The challenges presented by big data are spurring innovations in many areas of technology, not the least of which are storage and data processing. Consider Apache Hadoop, an open source software project aimed squarely at managing large sets of data—as large as petabytes of data in some cases.
The Hadoop platform consists of software that runs on clusters of distributed servers in the cloud, and hence its ability to handle big data. The data processing software that is included with Hadoop is MapReduce, which enables large processing jobs to be distributed in parallel across servers. The results are then combined into a single output. Both Apache Hadoop and MapReduce are part of the wave that is pushing the envelope of big data opportunities.

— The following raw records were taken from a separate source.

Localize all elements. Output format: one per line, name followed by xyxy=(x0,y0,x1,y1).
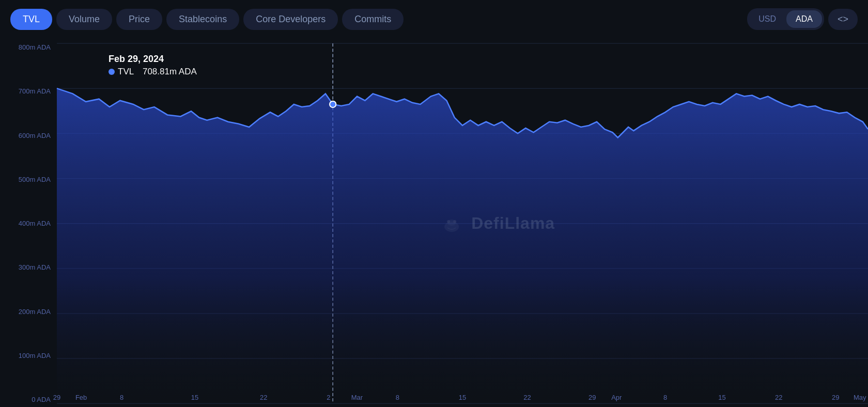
x-label-feb: Feb xyxy=(75,394,87,401)
y-label-500: 500m ADA xyxy=(19,176,51,183)
x-label-8mar: 8 xyxy=(396,394,399,401)
x-label-may: May xyxy=(854,394,866,401)
x-label-22feb: 22 xyxy=(260,394,267,401)
y-label-0: 0 ADA xyxy=(32,396,51,403)
embed-button[interactable]: <> xyxy=(828,9,858,30)
tab-price[interactable]: Price xyxy=(116,9,162,30)
y-label-600: 600m ADA xyxy=(19,132,51,139)
x-label-22mar: 22 xyxy=(523,394,531,401)
x-label-apr: Apr xyxy=(611,394,622,401)
x-label-8apr: 8 xyxy=(663,394,667,401)
chart-svg xyxy=(57,43,868,403)
toolbar: TVL Volume Price Stablecoins Core Develo… xyxy=(0,0,868,38)
x-label-8feb: 8 xyxy=(120,394,123,401)
currency-usd[interactable]: USD xyxy=(749,10,785,28)
tab-commits[interactable]: Commits xyxy=(342,9,404,30)
currency-group: USD ADA xyxy=(747,8,824,30)
x-label-1mar: 2 xyxy=(327,394,330,401)
x-label-22apr: 22 xyxy=(775,394,782,401)
x-label-mar: Mar xyxy=(351,394,363,401)
x-label-15apr: 15 xyxy=(718,394,725,401)
tab-core-developers[interactable]: Core Developers xyxy=(243,9,338,30)
svg-point-10 xyxy=(330,101,336,107)
x-label-15feb: 15 xyxy=(191,394,198,401)
tab-volume[interactable]: Volume xyxy=(56,9,112,30)
main-container: TVL Volume Price Stablecoins Core Develo… xyxy=(0,0,868,407)
y-axis: 800m ADA 700m ADA 600m ADA 500m ADA 400m… xyxy=(0,43,57,403)
x-label-29mar: 29 xyxy=(588,394,596,401)
currency-ada[interactable]: ADA xyxy=(786,10,822,28)
x-label-29feb: 29 xyxy=(53,394,60,401)
y-label-200: 200m ADA xyxy=(19,308,51,316)
tab-stablecoins[interactable]: Stablecoins xyxy=(166,9,239,30)
y-label-100: 100m ADA xyxy=(19,352,51,359)
y-label-300: 300m ADA xyxy=(19,263,51,271)
y-label-400: 400m ADA xyxy=(19,220,51,227)
tab-tvl[interactable]: TVL xyxy=(10,9,52,30)
chart-inner: Feb 29, 2024 TVL 708.81m ADA DefiLla xyxy=(57,43,868,403)
y-label-800: 800m ADA xyxy=(19,43,51,51)
x-label-29apr: 29 xyxy=(832,394,839,401)
y-label-700: 700m ADA xyxy=(19,87,51,95)
x-label-15mar: 15 xyxy=(459,394,466,401)
chart-area: 800m ADA 700m ADA 600m ADA 500m ADA 400m… xyxy=(0,38,868,407)
x-axis: 29 Feb 8 15 22 2 Mar 8 15 22 29 Apr 8 15… xyxy=(57,385,868,403)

Companies are seemingly intrigued by the potential of analyzing heretofore unwieldy data sets. “Hadoop is really taking off, as organizations have realized there are huge amounts of data that are largely untapped,” says Deirdre Mahon, vice president of marketing at San Francisco-based RainStor Inc., a provider of database software that works with the Hadoop platform and MapReduce.
Birst Inc., a provider of business analytics, also in San Francisco, has recently jumped on the bandwagon, announcing support for Apache Hadoop. According to the company, the support will enable customers to use Birst’s BI solution to access Hadoop-based data in real time or integrate that data with data in other systems such as SAP or Salesforce.com. Information can be delivered to whoever needs it via dashboards, reports, ad-hoc queries, and mobile distribution.
According to Mahon, MapReduce represents a learning curve for many as special skills are required. (RainStor also runs with SQL.) For channel partners interested in getting up to speed with Apache Hadoop and MapReduce, Cloudera Inc., a Palo Alto, Calif.-based provider of a data platform built on Apache Hadoop, offers training and certification.